The latest quarterly numbers from IDC on the enterprise videoconferencing market are not good. The firm reports that equipment revenue declined 13.2 percent in the first quarter compared to the year-ago quarter. The decline was even worse, at 21.9 percent, measured against the fourth quarter of 2012.
Commentary in the press release by Rich Costello, IDC’s senior analyst for enterprise communications infrastructure, pointed to traditional reasons that a sector slows down. These include IT spending reductions and negative economic factors in some regions.
He also hinted at something new:
[“]In addition, IDC believes that increasing customer considerations over more software-centric solutions, virtualization, cloud-based offerings, and real-time browser-based communications are beginning to challenge the video equipment market as well.”
Those wildcards mostly exist in the consumer world. The interesting possibility exists that the real market – the number of people actually using videoconferencing at work – is expanding while the numbers counted by firms such as IDC are shrinking. They may be focusing on a shrinking piece of a pie that is growing.
Reading between the lines of Costello’s comment suggests that rethinking is necessary. It also suggests a world of trouble for his firm and others like it: If the analysts use traditional ways of measuring the size of a market, they will be a step behind the BYOD and Web-based trends that are driving business communications and to some extent circumventing the IT department. It is entirely possible to interpret Costello’s comment as a tacit acknowledgement that his firm hasn’t figured out a way to judge the element of the market that is getting its communications tools from non-traditional sources.
That move into uncharted waters, for vendors as well as analysts, also was apparent in the news this week that Microsoft is integrating Skype and Lync. This is an important step from many angles. In this context, it demonstrates that the barriers between consumer and enterprise gear, which have been eroding since the Internet began its rise, essentially are gone.
This paragraph in the TechCrunch story on the integration certainly sounds like the old and narrow ways of assessing a market and its size will no longer cut it:
But as Tony Bates, President of the Skype division at Microsoft, explained then, the idea with Lync and Skype interoperability is to enable what he dubbed “B2X.” “B2X places the focus of business communication on enabling human interactions. B2X puts people first and looks at communications in a unified way, not as disparate technology silos focused on one task or protocol,” he had said.
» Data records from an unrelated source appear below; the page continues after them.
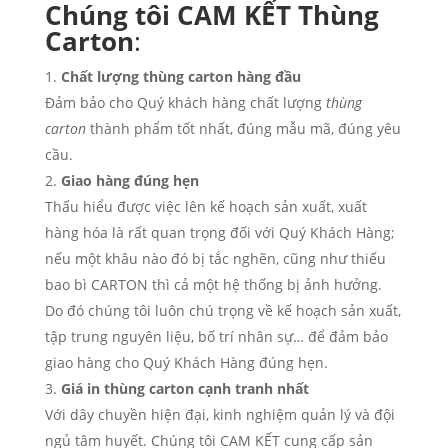
Chúng tôi CAM KẾT Thùng
Carton
:
Chất lượng thùng carton hàng đầu
Đảm bảo cho Quý khách hàng chất lượng
thùng
carton
thành phẩm tốt nhất, đúng mẫu mã, đúng yêu
cầu.
Giao hàng đúng hẹn
Thấu hiểu được việc lên kế hoạch sản xuất, xuất
hàng hóa là rất quan trọng đối với Quý Khách Hàng;
nếu một khâu nào đó bị tắc nghẽn, cũng như thiếu
bao bì CARTON thì cả một hệ thống bị ảnh hưởng.
Do đó chúng tôi luôn chú trọng về kế hoạch sản xuất,
tập trung nguyên liệu, bố trí nhân sự… để đảm bảo
giao hàng cho Quý Khách Hàng đúng hẹn.
Giá in thùng carton cạnh tranh nhất
Với dây chuyền hiện đại, kinh nghiệm quản lý và đội
ngủ tâm huyết. Chúng tôi CAM KẾT cung cấp sản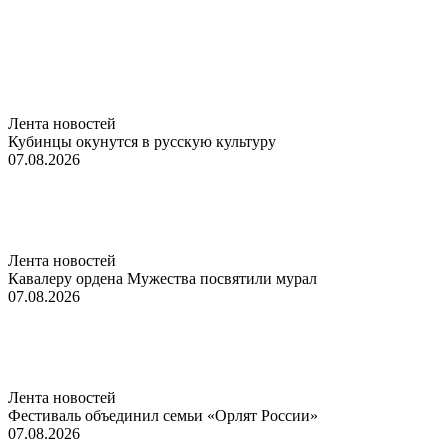
Лента новостей
Кубинцы окунутся в русскую культуру
07.08.2026
Лента новостей
Кавалеру ордена Мужества посвятили мурал
07.08.2026
Лента новостей
Фестиваль объединил семьи «Орлят России»
07.08.2026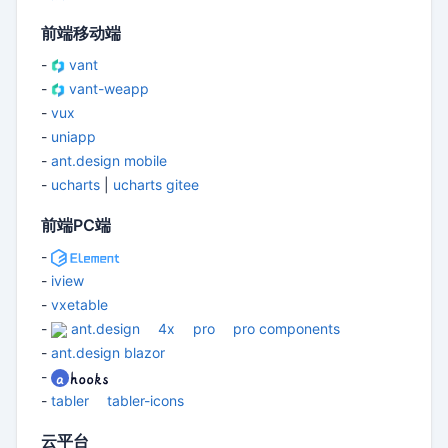
前端移动端
-
vant
-
vant-weapp
-
vux
-
uniapp
-
ant.design mobile
-
ucharts
|
ucharts gitee
前端PC端
-
-
iview
-
vxetable
-
ant.design
4x
pro
pro components
-
ant.design blazor
-
-
tabler
tabler-icons
云平台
Indeed, PC World’s Tony Bradley feels that the world can do quite nicely even if Lync – the more corporate of the merging platforms – goes away entirely. The point is that vendors, corporate planners and the sizeable cottage industry of organizations that produce the intelligence that mold many buying decisions must understand that the market has changed irrevocably. The way it is analyzed must change as well, or the numbers that are produced will lose their importance.
The news that the traditional enterprise videoconferencing market is down is useful. The idea that there are macro issues that in part are driving that reduction is useful as well. However, it is obvious that employees are not using less video today than a year ago. So the most important data – and, perhaps, the hardest to generate – focuses on the impact of non-traditional enterprise video tools on the picture we have of the market.